◆ TASK DETAILS ◆
If a line in the listing contains "sağlık", copy it out whole.

'''

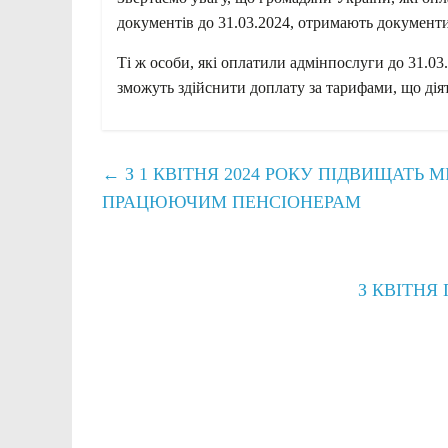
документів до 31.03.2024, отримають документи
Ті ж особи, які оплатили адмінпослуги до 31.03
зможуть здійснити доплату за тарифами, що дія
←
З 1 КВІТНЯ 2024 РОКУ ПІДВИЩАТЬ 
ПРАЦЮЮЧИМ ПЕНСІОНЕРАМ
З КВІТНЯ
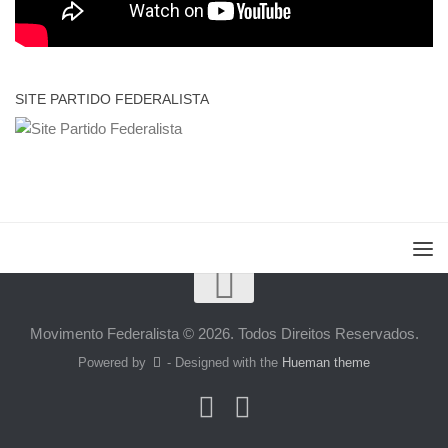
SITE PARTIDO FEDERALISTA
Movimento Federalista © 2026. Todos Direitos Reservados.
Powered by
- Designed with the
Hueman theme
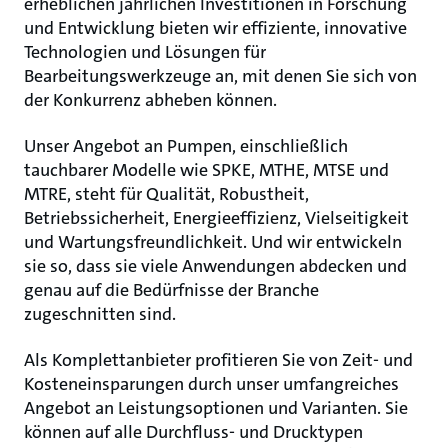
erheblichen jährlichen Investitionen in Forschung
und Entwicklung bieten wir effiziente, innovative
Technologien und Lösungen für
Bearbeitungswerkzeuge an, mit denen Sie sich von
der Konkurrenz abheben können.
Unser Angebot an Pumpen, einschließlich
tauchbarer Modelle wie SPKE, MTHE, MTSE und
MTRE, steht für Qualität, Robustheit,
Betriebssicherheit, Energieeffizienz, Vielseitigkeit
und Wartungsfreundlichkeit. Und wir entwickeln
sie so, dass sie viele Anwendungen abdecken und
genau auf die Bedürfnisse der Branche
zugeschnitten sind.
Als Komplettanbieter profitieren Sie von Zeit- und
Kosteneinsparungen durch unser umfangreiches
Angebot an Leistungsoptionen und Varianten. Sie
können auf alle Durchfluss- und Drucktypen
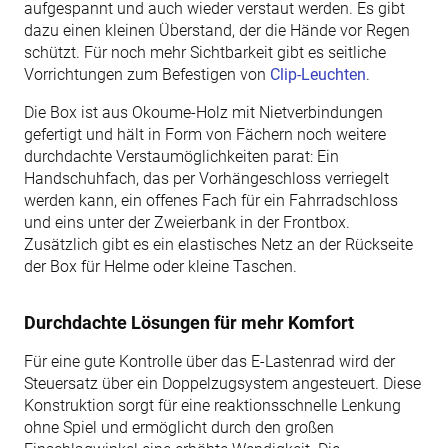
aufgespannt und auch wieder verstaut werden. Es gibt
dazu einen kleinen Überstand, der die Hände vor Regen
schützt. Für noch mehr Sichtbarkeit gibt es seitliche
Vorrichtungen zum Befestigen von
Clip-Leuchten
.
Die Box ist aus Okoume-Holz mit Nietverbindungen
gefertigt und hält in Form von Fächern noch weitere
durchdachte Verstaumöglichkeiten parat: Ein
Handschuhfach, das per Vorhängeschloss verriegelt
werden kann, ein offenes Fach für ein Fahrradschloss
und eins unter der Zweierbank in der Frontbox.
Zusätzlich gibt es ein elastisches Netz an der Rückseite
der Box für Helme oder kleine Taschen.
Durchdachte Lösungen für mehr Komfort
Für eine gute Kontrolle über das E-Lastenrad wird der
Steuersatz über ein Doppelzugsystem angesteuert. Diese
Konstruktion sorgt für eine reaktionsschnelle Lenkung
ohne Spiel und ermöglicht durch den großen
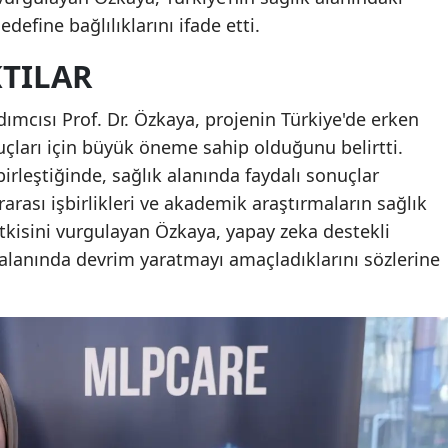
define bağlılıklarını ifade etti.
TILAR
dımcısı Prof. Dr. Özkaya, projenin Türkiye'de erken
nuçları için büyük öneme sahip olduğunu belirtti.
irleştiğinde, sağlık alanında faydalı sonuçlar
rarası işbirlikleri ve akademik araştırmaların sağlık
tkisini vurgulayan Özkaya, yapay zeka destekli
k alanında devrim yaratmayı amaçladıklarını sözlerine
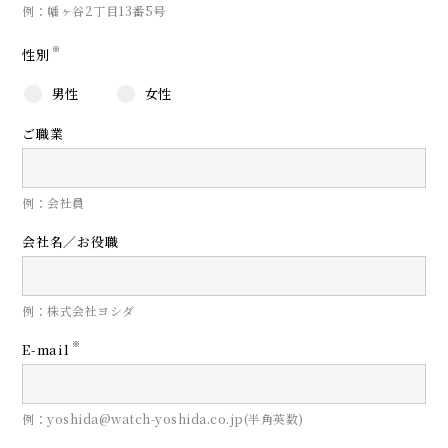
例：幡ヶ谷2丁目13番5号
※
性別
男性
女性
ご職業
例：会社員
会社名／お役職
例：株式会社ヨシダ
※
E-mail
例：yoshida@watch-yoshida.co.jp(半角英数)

'''

◆ RESPONSE TO THE EXERCISE ◆
irleştiğinde, sağlık alanında faydalı sonuçlar
rarası işbirlikleri ve akademik araştırmaların sağlık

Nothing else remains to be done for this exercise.